In the New Testament, we read of a man named Pilate who yielded to the majority. As the Roman procurator of Judea, this official had the means and authority to free Jesus from his enraged enemies.  The Bible is clear regarding his personal judgment of the legal standing of Jesus.  Upon his initial examination of the Christ, he told the chief priests and the people, “I find no fault in this man” (Lk. 23:4).  After seeing Jesus for the second time, the governor proclaimed,

You have brought this Man to me, as one who misleads the people. And indeed, having examined Him in your presence, I have found no fault in this Man concerning those things of which you accuse Him; no, neither did Herod, for I sent you back to him; and indeed nothing deserving of death has been done by Him (Lk.23:14-15).

The crowds went on to reject Pilate’s offer to chastise Jesus and also refused the release of Christ over Barabbas. Still, the procurator announced a third time, “Why, what evil has He done? I have found no reason for death in Him. I will therefore chastise Him and let Him go” (Lk. 23:22).  But because the voices of the mob were insistent, demanding, and loud, Pilate surrendered to the majority—even though he knew the decision to be wrong.

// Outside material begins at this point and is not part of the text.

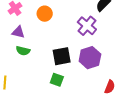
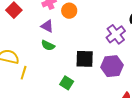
orange circle: (45, 14) -> (69, 11), moved
green square: (57, 80) -> (67, 83), moved

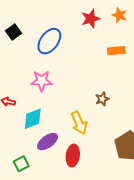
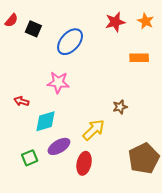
black square: (13, 32) -> (33, 29), turned -35
yellow arrow: (79, 123) -> (94, 130), turned -115
green square: (21, 164) -> (30, 158), moved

Of course, other examples and precepts exist in God’s Word that demonstrate the folly of conforming to the crowd.  Counting heads is not the standard by which we measure the validity of a belief system, principle, or practice.  The sole and supreme standard is the New Testament Law of Jesus Christ (cf. Matt. 28:18; Jn. 12:48).  Let us diligently study it and appropriately apply it!

Smell the Milk!

Call me paranoid, but I refuse to drink milk without smelling it first. And I don’t care what the date says on the jug (it’s been known not to matter), I’m going to take a whiff before I take a gulp!  With this in mind, let me suggest that we need to scrutinize doctrine, rather than simply swallowing down whatever is presented from the pulpit, printed page, or any other medium by which spiritual teaching is propagated.

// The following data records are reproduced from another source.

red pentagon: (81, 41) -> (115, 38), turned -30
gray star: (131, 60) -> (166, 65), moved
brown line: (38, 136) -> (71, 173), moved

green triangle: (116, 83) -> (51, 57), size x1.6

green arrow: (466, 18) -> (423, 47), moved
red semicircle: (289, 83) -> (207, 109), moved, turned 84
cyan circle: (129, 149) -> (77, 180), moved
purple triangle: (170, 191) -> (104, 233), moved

1 John 4:1 demands the Christian to carefully engage in this critical endeavor: “Beloved, do not believe every spirit, but test the spirits, whether they are of God; because many false prophets have gone out into the world.” The word test means to “examine, prove, or scrutinize.”  Please note that this inspired imperative was issued out of loving concern: John begins the verse by referring to his audience as beloved, a tender term of affection.  John was concerned for his readers and the disciple’s demand speaks volumes about the concern that every Christian should have when it comes to the responsibility of testing teachers.

  • We should be concerned about ourselves and others over whom teachers have an influence. This is certainly why John wrote the words under consideration.       And similarly, Paul wrote to the Galatians, warning them about the dangers of false doctrine and encouraging them not to be moved away from the Gospel (cf. Gal. 1:6-9).
  • We should be concerned about the status of Truth. Remember that we are stewards of the Gospel, charged in part to defend it (Phil. 1:17; Jude 3).
  • We should even be concerned about teachers.       While some individuals preach error from impure motives (cf. Rom. 16:17-18), others do so ignorantly.       Acts 18:24-26 alludes to Apollos teaching error regarding the subject of baptism. Obviously out of concern, Aquila and Priscilla took him aside and instructed him properly in this regard.

When it comes to milk, I smell it before I drink it because I’m concerned about getting sick. But when it comes to testing the words of religious teachers, I examine them alongside the Bible before I believe them because I’m concerned about the status of souls and the status of Truth.  If I get sick from bad milk, I’ll likely recover.  If I lose my soul by drinking down erroneous doctrines, I’ll never recuperate!